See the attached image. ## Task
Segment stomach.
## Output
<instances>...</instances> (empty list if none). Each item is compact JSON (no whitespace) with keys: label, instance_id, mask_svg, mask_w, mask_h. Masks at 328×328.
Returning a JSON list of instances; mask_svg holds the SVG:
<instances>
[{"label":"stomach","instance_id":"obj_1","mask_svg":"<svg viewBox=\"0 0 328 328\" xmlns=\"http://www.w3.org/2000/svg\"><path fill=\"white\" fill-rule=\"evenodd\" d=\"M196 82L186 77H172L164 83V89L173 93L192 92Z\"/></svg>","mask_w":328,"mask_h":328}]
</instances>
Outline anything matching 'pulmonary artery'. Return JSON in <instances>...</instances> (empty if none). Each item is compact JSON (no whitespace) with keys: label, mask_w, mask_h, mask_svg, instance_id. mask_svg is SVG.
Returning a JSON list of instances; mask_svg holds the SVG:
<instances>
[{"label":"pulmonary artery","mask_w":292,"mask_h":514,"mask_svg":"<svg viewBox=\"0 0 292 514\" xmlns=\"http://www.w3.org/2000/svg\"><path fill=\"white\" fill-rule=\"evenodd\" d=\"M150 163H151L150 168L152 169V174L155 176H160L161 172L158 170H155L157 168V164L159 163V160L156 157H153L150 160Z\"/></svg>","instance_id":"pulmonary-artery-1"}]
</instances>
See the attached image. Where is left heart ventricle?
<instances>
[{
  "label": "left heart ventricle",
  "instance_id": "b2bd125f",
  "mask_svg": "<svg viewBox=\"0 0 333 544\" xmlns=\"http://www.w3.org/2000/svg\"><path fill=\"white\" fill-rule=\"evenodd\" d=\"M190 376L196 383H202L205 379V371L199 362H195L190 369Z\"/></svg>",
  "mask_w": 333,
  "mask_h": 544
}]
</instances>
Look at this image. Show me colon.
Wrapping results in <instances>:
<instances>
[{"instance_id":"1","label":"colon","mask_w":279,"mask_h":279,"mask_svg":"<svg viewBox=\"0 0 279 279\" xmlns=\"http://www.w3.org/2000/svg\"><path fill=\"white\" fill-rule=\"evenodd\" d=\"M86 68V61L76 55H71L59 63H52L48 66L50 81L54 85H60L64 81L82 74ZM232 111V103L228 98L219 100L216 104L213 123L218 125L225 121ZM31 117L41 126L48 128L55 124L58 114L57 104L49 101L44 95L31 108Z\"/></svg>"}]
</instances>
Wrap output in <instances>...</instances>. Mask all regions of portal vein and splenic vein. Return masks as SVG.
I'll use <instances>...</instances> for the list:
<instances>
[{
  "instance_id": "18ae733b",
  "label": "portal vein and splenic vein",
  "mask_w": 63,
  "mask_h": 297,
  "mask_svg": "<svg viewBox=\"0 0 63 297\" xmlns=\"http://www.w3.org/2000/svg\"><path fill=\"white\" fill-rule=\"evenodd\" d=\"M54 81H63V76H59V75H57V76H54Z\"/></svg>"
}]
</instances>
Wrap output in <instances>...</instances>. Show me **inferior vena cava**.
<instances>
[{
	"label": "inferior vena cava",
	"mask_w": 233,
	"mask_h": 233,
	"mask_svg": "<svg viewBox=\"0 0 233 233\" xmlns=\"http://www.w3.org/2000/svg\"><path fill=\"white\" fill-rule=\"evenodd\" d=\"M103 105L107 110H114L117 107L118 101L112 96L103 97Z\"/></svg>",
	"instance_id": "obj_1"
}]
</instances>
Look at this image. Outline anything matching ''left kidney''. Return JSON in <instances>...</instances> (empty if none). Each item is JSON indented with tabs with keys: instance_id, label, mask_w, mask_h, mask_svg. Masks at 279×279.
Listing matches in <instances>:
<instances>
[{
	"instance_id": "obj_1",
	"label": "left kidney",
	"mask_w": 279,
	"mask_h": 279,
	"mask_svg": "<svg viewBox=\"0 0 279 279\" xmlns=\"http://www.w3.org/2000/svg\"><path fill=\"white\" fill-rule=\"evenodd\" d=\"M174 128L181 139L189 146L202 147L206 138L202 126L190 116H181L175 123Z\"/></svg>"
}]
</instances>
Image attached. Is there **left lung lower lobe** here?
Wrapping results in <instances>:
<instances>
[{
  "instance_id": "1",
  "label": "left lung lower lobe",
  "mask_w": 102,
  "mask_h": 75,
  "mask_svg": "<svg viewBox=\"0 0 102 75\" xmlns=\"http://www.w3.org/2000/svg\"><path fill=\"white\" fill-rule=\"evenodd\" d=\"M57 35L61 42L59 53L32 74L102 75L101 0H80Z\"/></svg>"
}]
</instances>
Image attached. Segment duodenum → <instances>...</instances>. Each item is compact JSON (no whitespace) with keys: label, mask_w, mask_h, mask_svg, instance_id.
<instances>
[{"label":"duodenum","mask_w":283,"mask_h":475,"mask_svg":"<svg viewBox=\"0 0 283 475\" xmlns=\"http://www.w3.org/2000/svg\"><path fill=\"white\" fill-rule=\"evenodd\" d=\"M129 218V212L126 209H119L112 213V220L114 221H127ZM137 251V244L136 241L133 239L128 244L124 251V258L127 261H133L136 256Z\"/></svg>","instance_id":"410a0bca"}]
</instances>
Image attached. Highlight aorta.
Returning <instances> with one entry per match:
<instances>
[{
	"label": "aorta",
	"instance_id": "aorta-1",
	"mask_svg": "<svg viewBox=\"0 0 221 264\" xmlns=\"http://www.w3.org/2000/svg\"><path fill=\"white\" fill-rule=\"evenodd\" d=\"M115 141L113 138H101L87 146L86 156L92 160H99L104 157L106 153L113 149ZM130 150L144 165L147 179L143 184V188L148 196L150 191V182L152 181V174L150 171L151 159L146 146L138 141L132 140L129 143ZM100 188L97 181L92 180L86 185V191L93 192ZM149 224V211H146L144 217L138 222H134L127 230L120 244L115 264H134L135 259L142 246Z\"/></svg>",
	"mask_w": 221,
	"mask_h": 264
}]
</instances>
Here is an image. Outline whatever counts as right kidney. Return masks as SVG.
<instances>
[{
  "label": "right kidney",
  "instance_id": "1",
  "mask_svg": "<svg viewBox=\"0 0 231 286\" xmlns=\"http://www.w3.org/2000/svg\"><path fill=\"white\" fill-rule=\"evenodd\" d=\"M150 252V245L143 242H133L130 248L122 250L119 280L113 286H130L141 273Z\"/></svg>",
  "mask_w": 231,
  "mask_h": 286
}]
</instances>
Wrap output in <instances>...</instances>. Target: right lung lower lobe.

(How to complete this task) An exact copy of every record above is what's needed here.

(Written solution)
See the attached image. ## Task
Segment stomach.
## Output
<instances>...</instances> (empty list if none). Each item is compact JSON (no whitespace) with keys: label, instance_id, mask_svg, mask_w, mask_h. Masks at 328×328.
Returning a JSON list of instances; mask_svg holds the SVG:
<instances>
[{"label":"stomach","instance_id":"obj_1","mask_svg":"<svg viewBox=\"0 0 328 328\" xmlns=\"http://www.w3.org/2000/svg\"><path fill=\"white\" fill-rule=\"evenodd\" d=\"M196 82L186 77H172L164 83V89L173 93L192 92Z\"/></svg>","mask_w":328,"mask_h":328}]
</instances>
Outline anything matching 'pulmonary artery'. Return JSON in <instances>...</instances> (empty if none). Each item is compact JSON (no whitespace) with keys: label, mask_w, mask_h, mask_svg, instance_id. mask_svg is SVG.
Returning a JSON list of instances; mask_svg holds the SVG:
<instances>
[{"label":"pulmonary artery","mask_w":292,"mask_h":514,"mask_svg":"<svg viewBox=\"0 0 292 514\" xmlns=\"http://www.w3.org/2000/svg\"><path fill=\"white\" fill-rule=\"evenodd\" d=\"M150 163H151L150 168L152 169V174L155 176H160L161 172L158 170H155L157 168V164L159 163V160L156 157H153L150 160Z\"/></svg>","instance_id":"pulmonary-artery-1"}]
</instances>
See the attached image. Where is left heart ventricle?
<instances>
[{
  "label": "left heart ventricle",
  "instance_id": "b2bd125f",
  "mask_svg": "<svg viewBox=\"0 0 333 544\" xmlns=\"http://www.w3.org/2000/svg\"><path fill=\"white\" fill-rule=\"evenodd\" d=\"M190 376L196 383H202L205 379V371L199 362H195L190 369Z\"/></svg>",
  "mask_w": 333,
  "mask_h": 544
}]
</instances>
Look at this image. Show me colon.
Wrapping results in <instances>:
<instances>
[{"instance_id":"1","label":"colon","mask_w":279,"mask_h":279,"mask_svg":"<svg viewBox=\"0 0 279 279\" xmlns=\"http://www.w3.org/2000/svg\"><path fill=\"white\" fill-rule=\"evenodd\" d=\"M86 68V61L76 55H71L59 63H52L48 66L50 81L54 85H60L64 81L82 74ZM232 111V103L228 98L219 100L216 104L213 123L218 125L225 121ZM31 117L41 126L48 128L55 124L58 114L57 104L49 101L44 95L31 108Z\"/></svg>"}]
</instances>
Wrap output in <instances>...</instances>. Mask all regions of portal vein and splenic vein. Return masks as SVG.
I'll use <instances>...</instances> for the list:
<instances>
[{
  "instance_id": "18ae733b",
  "label": "portal vein and splenic vein",
  "mask_w": 63,
  "mask_h": 297,
  "mask_svg": "<svg viewBox=\"0 0 63 297\" xmlns=\"http://www.w3.org/2000/svg\"><path fill=\"white\" fill-rule=\"evenodd\" d=\"M54 81H63V76H59V75H57V76H54Z\"/></svg>"
}]
</instances>
Wrap output in <instances>...</instances>. Show me **inferior vena cava**.
<instances>
[{
	"label": "inferior vena cava",
	"mask_w": 233,
	"mask_h": 233,
	"mask_svg": "<svg viewBox=\"0 0 233 233\" xmlns=\"http://www.w3.org/2000/svg\"><path fill=\"white\" fill-rule=\"evenodd\" d=\"M103 105L107 110H114L117 107L118 101L112 96L103 97Z\"/></svg>",
	"instance_id": "obj_1"
}]
</instances>
Look at this image. Outline anything matching ''left kidney''. Return JSON in <instances>...</instances> (empty if none). Each item is JSON indented with tabs with keys: instance_id, label, mask_w, mask_h, mask_svg. Masks at 279×279.
Listing matches in <instances>:
<instances>
[{
	"instance_id": "obj_1",
	"label": "left kidney",
	"mask_w": 279,
	"mask_h": 279,
	"mask_svg": "<svg viewBox=\"0 0 279 279\" xmlns=\"http://www.w3.org/2000/svg\"><path fill=\"white\" fill-rule=\"evenodd\" d=\"M174 128L181 139L189 146L202 147L206 138L202 126L190 116H181L175 123Z\"/></svg>"
}]
</instances>
Image attached. Is there **left lung lower lobe** here?
Wrapping results in <instances>:
<instances>
[{
  "instance_id": "1",
  "label": "left lung lower lobe",
  "mask_w": 102,
  "mask_h": 75,
  "mask_svg": "<svg viewBox=\"0 0 102 75\" xmlns=\"http://www.w3.org/2000/svg\"><path fill=\"white\" fill-rule=\"evenodd\" d=\"M57 35L61 42L59 53L32 74L102 75L101 0H80Z\"/></svg>"
}]
</instances>
Image attached. Segment duodenum → <instances>...</instances>. Each item is compact JSON (no whitespace) with keys: label, mask_w, mask_h, mask_svg, instance_id.
<instances>
[{"label":"duodenum","mask_w":283,"mask_h":475,"mask_svg":"<svg viewBox=\"0 0 283 475\" xmlns=\"http://www.w3.org/2000/svg\"><path fill=\"white\" fill-rule=\"evenodd\" d=\"M129 218V212L126 209H119L112 213V220L114 221H127ZM137 251V244L136 241L133 239L128 244L124 251V258L127 261H133L136 256Z\"/></svg>","instance_id":"410a0bca"}]
</instances>
Image attached. Highlight aorta.
Returning <instances> with one entry per match:
<instances>
[{
	"label": "aorta",
	"instance_id": "aorta-1",
	"mask_svg": "<svg viewBox=\"0 0 221 264\" xmlns=\"http://www.w3.org/2000/svg\"><path fill=\"white\" fill-rule=\"evenodd\" d=\"M115 141L113 138H101L87 146L86 156L92 160H99L104 157L106 153L113 149ZM130 150L144 165L147 179L143 184V188L148 196L150 191V182L152 181V174L150 171L151 159L146 146L138 141L132 140L129 143ZM100 188L97 181L92 180L86 185V191L93 192ZM149 224V211H146L144 217L138 222H134L127 230L120 244L115 264H134L135 259L142 246Z\"/></svg>",
	"mask_w": 221,
	"mask_h": 264
}]
</instances>
Here is an image. Outline whatever counts as right kidney. Return masks as SVG.
<instances>
[{
  "label": "right kidney",
  "instance_id": "1",
  "mask_svg": "<svg viewBox=\"0 0 231 286\" xmlns=\"http://www.w3.org/2000/svg\"><path fill=\"white\" fill-rule=\"evenodd\" d=\"M150 252V245L143 242H133L130 248L122 250L119 280L113 286H130L141 273Z\"/></svg>",
  "mask_w": 231,
  "mask_h": 286
}]
</instances>
Wrap output in <instances>...</instances>. Target: right lung lower lobe.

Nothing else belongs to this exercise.